## [Provided records]

*****

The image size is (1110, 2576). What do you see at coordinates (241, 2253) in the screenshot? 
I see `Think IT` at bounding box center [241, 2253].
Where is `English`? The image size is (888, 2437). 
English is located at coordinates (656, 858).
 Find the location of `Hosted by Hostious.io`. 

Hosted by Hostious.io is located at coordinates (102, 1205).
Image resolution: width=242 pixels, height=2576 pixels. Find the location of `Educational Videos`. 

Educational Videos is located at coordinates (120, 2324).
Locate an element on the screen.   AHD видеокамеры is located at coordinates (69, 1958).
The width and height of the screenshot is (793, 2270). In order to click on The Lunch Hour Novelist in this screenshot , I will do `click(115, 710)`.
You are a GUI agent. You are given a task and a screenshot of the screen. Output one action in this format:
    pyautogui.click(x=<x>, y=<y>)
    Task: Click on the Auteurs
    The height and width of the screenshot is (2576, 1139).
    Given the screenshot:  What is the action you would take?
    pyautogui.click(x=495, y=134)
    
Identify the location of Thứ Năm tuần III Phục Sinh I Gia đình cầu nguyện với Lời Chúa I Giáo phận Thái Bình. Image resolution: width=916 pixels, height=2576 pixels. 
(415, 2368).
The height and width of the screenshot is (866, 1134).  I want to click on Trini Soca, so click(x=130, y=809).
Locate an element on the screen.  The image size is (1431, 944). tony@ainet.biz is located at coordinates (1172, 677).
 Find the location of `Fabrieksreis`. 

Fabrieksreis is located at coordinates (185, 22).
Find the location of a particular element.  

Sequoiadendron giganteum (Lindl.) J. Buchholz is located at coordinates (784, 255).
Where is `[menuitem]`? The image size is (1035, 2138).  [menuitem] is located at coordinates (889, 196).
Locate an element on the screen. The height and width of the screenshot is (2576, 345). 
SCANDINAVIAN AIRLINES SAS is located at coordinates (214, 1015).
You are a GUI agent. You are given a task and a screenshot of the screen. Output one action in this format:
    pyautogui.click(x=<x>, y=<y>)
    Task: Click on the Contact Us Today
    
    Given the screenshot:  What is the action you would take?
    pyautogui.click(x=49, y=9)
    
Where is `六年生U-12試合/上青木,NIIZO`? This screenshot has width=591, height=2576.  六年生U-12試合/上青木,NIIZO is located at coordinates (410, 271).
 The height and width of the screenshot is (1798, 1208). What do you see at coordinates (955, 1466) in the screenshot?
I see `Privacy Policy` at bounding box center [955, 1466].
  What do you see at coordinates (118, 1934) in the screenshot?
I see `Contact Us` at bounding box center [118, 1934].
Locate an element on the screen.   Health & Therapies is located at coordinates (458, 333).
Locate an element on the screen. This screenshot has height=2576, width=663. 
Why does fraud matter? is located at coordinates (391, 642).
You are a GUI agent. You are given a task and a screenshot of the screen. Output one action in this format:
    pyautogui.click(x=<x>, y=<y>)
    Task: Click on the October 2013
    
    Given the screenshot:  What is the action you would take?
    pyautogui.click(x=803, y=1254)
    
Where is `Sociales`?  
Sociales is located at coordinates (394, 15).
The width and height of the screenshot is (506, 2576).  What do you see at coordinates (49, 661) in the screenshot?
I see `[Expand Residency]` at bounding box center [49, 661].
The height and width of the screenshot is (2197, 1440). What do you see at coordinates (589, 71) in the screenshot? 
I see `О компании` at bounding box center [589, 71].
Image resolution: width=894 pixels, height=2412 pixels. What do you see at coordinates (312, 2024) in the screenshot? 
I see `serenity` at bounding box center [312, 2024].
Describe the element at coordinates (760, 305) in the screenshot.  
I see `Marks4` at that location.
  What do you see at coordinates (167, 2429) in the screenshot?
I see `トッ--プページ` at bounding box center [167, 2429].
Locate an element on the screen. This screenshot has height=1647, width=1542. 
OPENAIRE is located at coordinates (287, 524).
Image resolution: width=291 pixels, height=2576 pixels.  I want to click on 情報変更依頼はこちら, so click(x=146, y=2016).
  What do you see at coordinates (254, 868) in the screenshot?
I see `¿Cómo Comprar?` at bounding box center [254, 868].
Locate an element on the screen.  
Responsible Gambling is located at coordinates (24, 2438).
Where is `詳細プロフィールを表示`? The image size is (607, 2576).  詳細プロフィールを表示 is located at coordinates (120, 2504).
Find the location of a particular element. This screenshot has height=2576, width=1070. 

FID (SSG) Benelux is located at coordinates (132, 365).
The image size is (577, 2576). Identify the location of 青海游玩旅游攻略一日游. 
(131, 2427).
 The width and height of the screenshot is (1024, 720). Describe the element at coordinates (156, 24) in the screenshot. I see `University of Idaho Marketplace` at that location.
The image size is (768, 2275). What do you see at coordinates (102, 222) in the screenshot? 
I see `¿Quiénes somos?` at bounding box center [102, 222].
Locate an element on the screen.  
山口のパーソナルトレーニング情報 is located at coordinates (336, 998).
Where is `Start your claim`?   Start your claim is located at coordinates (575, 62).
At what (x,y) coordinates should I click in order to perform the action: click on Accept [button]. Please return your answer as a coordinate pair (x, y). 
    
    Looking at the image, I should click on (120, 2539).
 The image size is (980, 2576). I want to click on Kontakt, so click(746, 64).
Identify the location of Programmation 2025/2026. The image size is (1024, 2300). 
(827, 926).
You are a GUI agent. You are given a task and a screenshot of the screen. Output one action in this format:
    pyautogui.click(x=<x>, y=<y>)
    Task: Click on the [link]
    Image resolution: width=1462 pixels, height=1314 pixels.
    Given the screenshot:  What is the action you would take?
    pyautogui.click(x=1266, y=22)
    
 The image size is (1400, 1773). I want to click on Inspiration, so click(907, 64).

*****

## [Task item]
Output an exact copy of the listing.

## [Solution for this exercise]
The image size is (1110, 2576). What do you see at coordinates (241, 2253) in the screenshot? 
I see `Think IT` at bounding box center [241, 2253].
Where is `English`? The image size is (888, 2437). 
English is located at coordinates (656, 858).
 Find the location of `Hosted by Hostious.io`. 

Hosted by Hostious.io is located at coordinates (102, 1205).
Image resolution: width=242 pixels, height=2576 pixels. Find the location of `Educational Videos`. 

Educational Videos is located at coordinates (120, 2324).
Locate an element on the screen.   AHD видеокамеры is located at coordinates (69, 1958).
The width and height of the screenshot is (793, 2270). In order to click on The Lunch Hour Novelist in this screenshot , I will do `click(115, 710)`.
You are a GUI agent. You are given a task and a screenshot of the screen. Output one action in this format:
    pyautogui.click(x=<x>, y=<y>)
    Task: Click on the Auteurs
    The height and width of the screenshot is (2576, 1139).
    Given the screenshot:  What is the action you would take?
    pyautogui.click(x=495, y=134)
    
Identify the location of Thứ Năm tuần III Phục Sinh I Gia đình cầu nguyện với Lời Chúa I Giáo phận Thái Bình. Image resolution: width=916 pixels, height=2576 pixels. 
(415, 2368).
The height and width of the screenshot is (866, 1134).  I want to click on Trini Soca, so click(x=130, y=809).
Locate an element on the screen.  The image size is (1431, 944). tony@ainet.biz is located at coordinates (1172, 677).
 Find the location of `Fabrieksreis`. 

Fabrieksreis is located at coordinates (185, 22).
Find the location of a particular element.  

Sequoiadendron giganteum (Lindl.) J. Buchholz is located at coordinates (784, 255).
Where is `[menuitem]`? The image size is (1035, 2138).  [menuitem] is located at coordinates (889, 196).
Locate an element on the screen. The height and width of the screenshot is (2576, 345). 
SCANDINAVIAN AIRLINES SAS is located at coordinates (214, 1015).
You are a GUI agent. You are given a task and a screenshot of the screen. Output one action in this format:
    pyautogui.click(x=<x>, y=<y>)
    Task: Click on the Contact Us Today
    
    Given the screenshot:  What is the action you would take?
    pyautogui.click(x=49, y=9)
    
Where is `六年生U-12試合/上青木,NIIZO`? This screenshot has width=591, height=2576.  六年生U-12試合/上青木,NIIZO is located at coordinates (410, 271).
 The height and width of the screenshot is (1798, 1208). What do you see at coordinates (955, 1466) in the screenshot?
I see `Privacy Policy` at bounding box center [955, 1466].
  What do you see at coordinates (118, 1934) in the screenshot?
I see `Contact Us` at bounding box center [118, 1934].
Locate an element on the screen.   Health & Therapies is located at coordinates (458, 333).
Locate an element on the screen. This screenshot has height=2576, width=663. 
Why does fraud matter? is located at coordinates (391, 642).
You are a GUI agent. You are given a task and a screenshot of the screen. Output one action in this format:
    pyautogui.click(x=<x>, y=<y>)
    Task: Click on the October 2013
    
    Given the screenshot:  What is the action you would take?
    pyautogui.click(x=803, y=1254)
    
Where is `Sociales`?  
Sociales is located at coordinates (394, 15).
The width and height of the screenshot is (506, 2576).  What do you see at coordinates (49, 661) in the screenshot?
I see `[Expand Residency]` at bounding box center [49, 661].
The height and width of the screenshot is (2197, 1440). What do you see at coordinates (589, 71) in the screenshot? 
I see `О компании` at bounding box center [589, 71].
Image resolution: width=894 pixels, height=2412 pixels. What do you see at coordinates (312, 2024) in the screenshot? 
I see `serenity` at bounding box center [312, 2024].
Describe the element at coordinates (760, 305) in the screenshot.  
I see `Marks4` at that location.
  What do you see at coordinates (167, 2429) in the screenshot?
I see `トッ--プページ` at bounding box center [167, 2429].
Locate an element on the screen. This screenshot has height=1647, width=1542. 
OPENAIRE is located at coordinates (287, 524).
Image resolution: width=291 pixels, height=2576 pixels.  I want to click on 情報変更依頼はこちら, so click(x=146, y=2016).
  What do you see at coordinates (254, 868) in the screenshot?
I see `¿Cómo Comprar?` at bounding box center [254, 868].
Locate an element on the screen.  
Responsible Gambling is located at coordinates (24, 2438).
Where is `詳細プロフィールを表示`? The image size is (607, 2576).  詳細プロフィールを表示 is located at coordinates (120, 2504).
Find the location of a particular element. This screenshot has height=2576, width=1070. 

FID (SSG) Benelux is located at coordinates (132, 365).
The image size is (577, 2576). Identify the location of 青海游玩旅游攻略一日游. 
(131, 2427).
 The width and height of the screenshot is (1024, 720). Describe the element at coordinates (156, 24) in the screenshot. I see `University of Idaho Marketplace` at that location.
The image size is (768, 2275). What do you see at coordinates (102, 222) in the screenshot? 
I see `¿Quiénes somos?` at bounding box center [102, 222].
Locate an element on the screen.  
山口のパーソナルトレーニング情報 is located at coordinates (336, 998).
Where is `Start your claim`?   Start your claim is located at coordinates (575, 62).
At what (x,y) coordinates should I click in order to perform the action: click on Accept [button]. Please return your answer as a coordinate pair (x, y). 
    
    Looking at the image, I should click on (120, 2539).
 The image size is (980, 2576). I want to click on Kontakt, so click(746, 64).
Identify the location of Programmation 2025/2026. The image size is (1024, 2300). 
(827, 926).
You are a GUI agent. You are given a task and a screenshot of the screen. Output one action in this format:
    pyautogui.click(x=<x>, y=<y>)
    Task: Click on the [link]
    Image resolution: width=1462 pixels, height=1314 pixels.
    Given the screenshot:  What is the action you would take?
    pyautogui.click(x=1266, y=22)
    
 The image size is (1400, 1773). I want to click on Inspiration, so click(907, 64).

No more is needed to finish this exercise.